How can I get a scholarship?
You can ask the institute for financial aid. If you have a high score, you'll have a good chance of getting a fellowship, which means your tuition fee will be waived. You can also apply for research assistanceship, where you will be assigned to work with a professor. In this case, about 70 per cent of your tuition fee will be waived and you will be paid a stipend. Many universities also run scholarship programmes. For this, you can check the announcements on the Website of the Ministry of Human Resource Development, www.education.nic.in. There are also trusts and foundations that offer scholarships. Most of these have deadlines between December and April.

Can I find a part-time job?
If you have a student visa, you will be allowed to work for up to 20 hours a week. Universities also provide oncampus jobs, say, in the library or cafeteria. In the US, the average salary is $8 (Rs 352) per hour for such jobs; in the UK, it is £5 (Rs 340).

Where can I get an education loan?
Though most public sector banks provide education loans, only a few do so for foreign studies. The interest rate varies from 9.5-14 per cent. Also, not all courses are eligible for a loan. So Syndicate Bank provides loans only for degree courses, not diplomas. If the loan is above Rs 4 lakh, you will have to provide a collateral or third-party guarantee. You can use life insurance policies, bonds, property papers, even National Savings Certificates, as collateral.

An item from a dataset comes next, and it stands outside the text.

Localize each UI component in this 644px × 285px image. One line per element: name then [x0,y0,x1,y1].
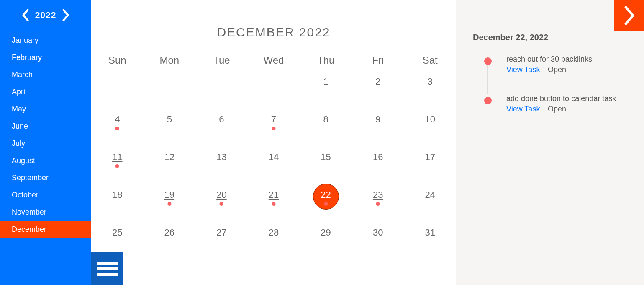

What if I have to extend my studies by a few months?
Though all education loans come with a moratorium, you can also avail of an extension. So while Punjab National Bank extends the period by two years if you are unable to complete the course on time, Allahabad Bank offers a second loan to cover the extra costs if the course is extended or costs escalate. Even if you can't repay the EMI, try to pay the interest as some banks give a concession of 1 per cent if you start repaying interest during the course.

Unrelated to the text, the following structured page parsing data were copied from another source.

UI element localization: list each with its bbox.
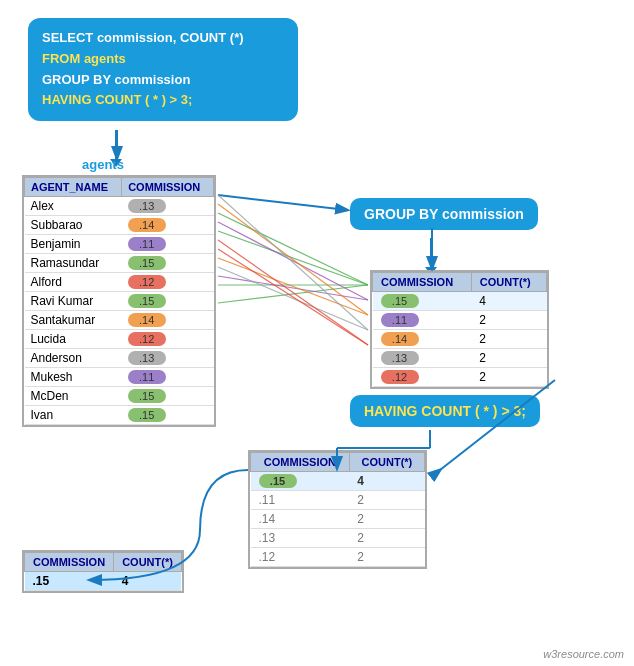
final-commission-cell: .15: [25, 572, 114, 591]
commission-pill: .15: [128, 408, 166, 422]
middle-commission-cell: .11: [251, 491, 350, 510]
sql-line-4: HAVING COUNT ( * ) > 3;: [42, 90, 284, 111]
groupby-count-cell: 4: [471, 292, 546, 311]
commission-pill: .13: [128, 351, 166, 365]
agent-commission-cell: .15: [122, 254, 214, 273]
groupby-count-cell: 2: [471, 330, 546, 349]
agent-commission-cell: .14: [122, 216, 214, 235]
commission-pill: .15: [128, 294, 166, 308]
agents-table-row: McDen.15: [25, 387, 214, 406]
agents-table-row: Alford.12: [25, 273, 214, 292]
middle-table-row: .154: [251, 472, 425, 491]
groupby-commission-cell: .14: [373, 330, 472, 349]
commission-pill: .11: [128, 237, 166, 251]
commission-pill: .11: [128, 370, 166, 384]
agents-table-row: Benjamin.11: [25, 235, 214, 254]
agent-commission-cell: .11: [122, 235, 214, 254]
agents-table-row: Lucida.12: [25, 330, 214, 349]
middle-count-cell: 2: [349, 491, 424, 510]
groupby-commission-cell: .13: [373, 349, 472, 368]
sql-line-1: SELECT commission, COUNT (*): [42, 28, 284, 49]
commission-pill: .13: [381, 351, 419, 365]
groupby-commission-cell: .12: [373, 368, 472, 387]
groupby-col-count: COUNT(*): [471, 273, 546, 292]
groupby-commission-cell: .11: [373, 311, 472, 330]
groupby-table-row: .132: [373, 349, 547, 368]
commission-pill: .15: [381, 294, 419, 308]
svg-line-11: [218, 195, 368, 330]
agent-name-cell: McDen: [25, 387, 122, 406]
svg-line-3: [218, 213, 368, 285]
agents-table-row: Ravi Kumar.15: [25, 292, 214, 311]
svg-line-4: [218, 231, 368, 285]
agents-label: agents: [82, 157, 124, 172]
commission-pill: .11: [381, 313, 419, 327]
agent-name-cell: Ivan: [25, 406, 122, 425]
final-col-count: COUNT(*): [114, 553, 182, 572]
groupby-commission-cell: .15: [373, 292, 472, 311]
svg-line-9: [218, 204, 368, 315]
svg-line-12: [218, 267, 368, 330]
middle-count-cell: 4: [349, 472, 424, 491]
agent-name-cell: Mukesh: [25, 368, 122, 387]
groupby-table-row: .154: [373, 292, 547, 311]
agents-table-row: Santakumar.14: [25, 311, 214, 330]
middle-table-row: .112: [251, 491, 425, 510]
final-table: COMMISSION COUNT(*) .154: [22, 550, 184, 593]
agent-commission-cell: .15: [122, 387, 214, 406]
sql-line-2: FROM agents: [42, 49, 284, 70]
svg-line-7: [218, 222, 368, 300]
final-count-cell: 4: [114, 572, 182, 591]
middle-count-cell: 2: [349, 529, 424, 548]
commission-pill: .13: [128, 199, 166, 213]
svg-line-14: [218, 249, 368, 345]
groupby-box: GROUP BY commission: [350, 198, 538, 230]
commission-pill: .15: [259, 474, 297, 488]
svg-line-6: [218, 285, 368, 303]
middle-commission-cell: .13: [251, 529, 350, 548]
commission-pill: .12: [128, 275, 166, 289]
sql-line-3: GROUP BY commission: [42, 70, 284, 91]
middle-commission-cell: .12: [251, 548, 350, 567]
main-container: SELECT commission, COUNT (*) FROM agents…: [0, 0, 634, 666]
commission-pill: .14: [381, 332, 419, 346]
middle-count-cell: 2: [349, 510, 424, 529]
commission-pill: .15: [128, 256, 166, 270]
agent-name-cell: Subbarao: [25, 216, 122, 235]
groupby-table-row: .112: [373, 311, 547, 330]
agents-table-row: Anderson.13: [25, 349, 214, 368]
agent-commission-cell: .13: [122, 197, 214, 216]
middle-table-row: .122: [251, 548, 425, 567]
middle-table-row: .132: [251, 529, 425, 548]
agent-name-cell: Santakumar: [25, 311, 122, 330]
commission-pill: .14: [128, 313, 166, 327]
agent-name-cell: Anderson: [25, 349, 122, 368]
agents-table-row: Ramasundar.15: [25, 254, 214, 273]
agent-commission-cell: .12: [122, 273, 214, 292]
sql-box: SELECT commission, COUNT (*) FROM agents…: [28, 18, 298, 121]
commission-pill: .14: [128, 218, 166, 232]
groupby-count-cell: 2: [471, 311, 546, 330]
agent-name-cell: Ravi Kumar: [25, 292, 122, 311]
groupby-count-cell: 2: [471, 368, 546, 387]
middle-commission-cell: .15: [251, 472, 350, 491]
middle-count-cell: 2: [349, 548, 424, 567]
agents-table-row: Ivan.15: [25, 406, 214, 425]
agent-commission-cell: .12: [122, 330, 214, 349]
groupby-table-row: .142: [373, 330, 547, 349]
having-box: HAVING COUNT ( * ) > 3;: [350, 395, 540, 427]
middle-col-commission: COMMISSION: [251, 453, 350, 472]
agent-commission-cell: .11: [122, 368, 214, 387]
agent-commission-cell: .14: [122, 311, 214, 330]
agent-commission-cell: .15: [122, 406, 214, 425]
agent-name-cell: Ramasundar: [25, 254, 122, 273]
middle-commission-cell: .14: [251, 510, 350, 529]
agent-name-cell: Lucida: [25, 330, 122, 349]
agent-name-cell: Alex: [25, 197, 122, 216]
agents-table-row: Mukesh.11: [25, 368, 214, 387]
groupby-count-cell: 2: [471, 349, 546, 368]
commission-pill: .12: [381, 370, 419, 384]
commission-pill: .15: [128, 389, 166, 403]
watermark: w3resource.com: [543, 648, 624, 660]
agent-commission-cell: .13: [122, 349, 214, 368]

How about colleges in India that offer degrees from foreign institutes?
Before joining such a college, make sure that both institutes have a sound reputation and award a recognised degree. Also, ensure there is an exchange programme, under which you get a chance to study overseas for about six months. But be careful as your tuition fee will not cover the cost of the programme and you will have to pay extra for it.

Education loan

  • Maximum amount: Rs 20 lakh.
  • Expenses covered: Air fare, all fees, purchase of books and equipment, such as a laptop.
  • Tenure: 5-7 years.
  • Repayment: One year after completing the course or six months after acquiring a job.
  • Security: None up to Rs 4 lakh, third-party guarantee for loans from Rs 4-7.5 lakh and tangible collateral for above Rs 7 lakh.
  • Tax concession: Rebate under Section 80E for the entire interest amount.
  • Documentation: Proof of admission, schedule of course expenses, income-tax assessment for the past two years and proof of income of co-borrower.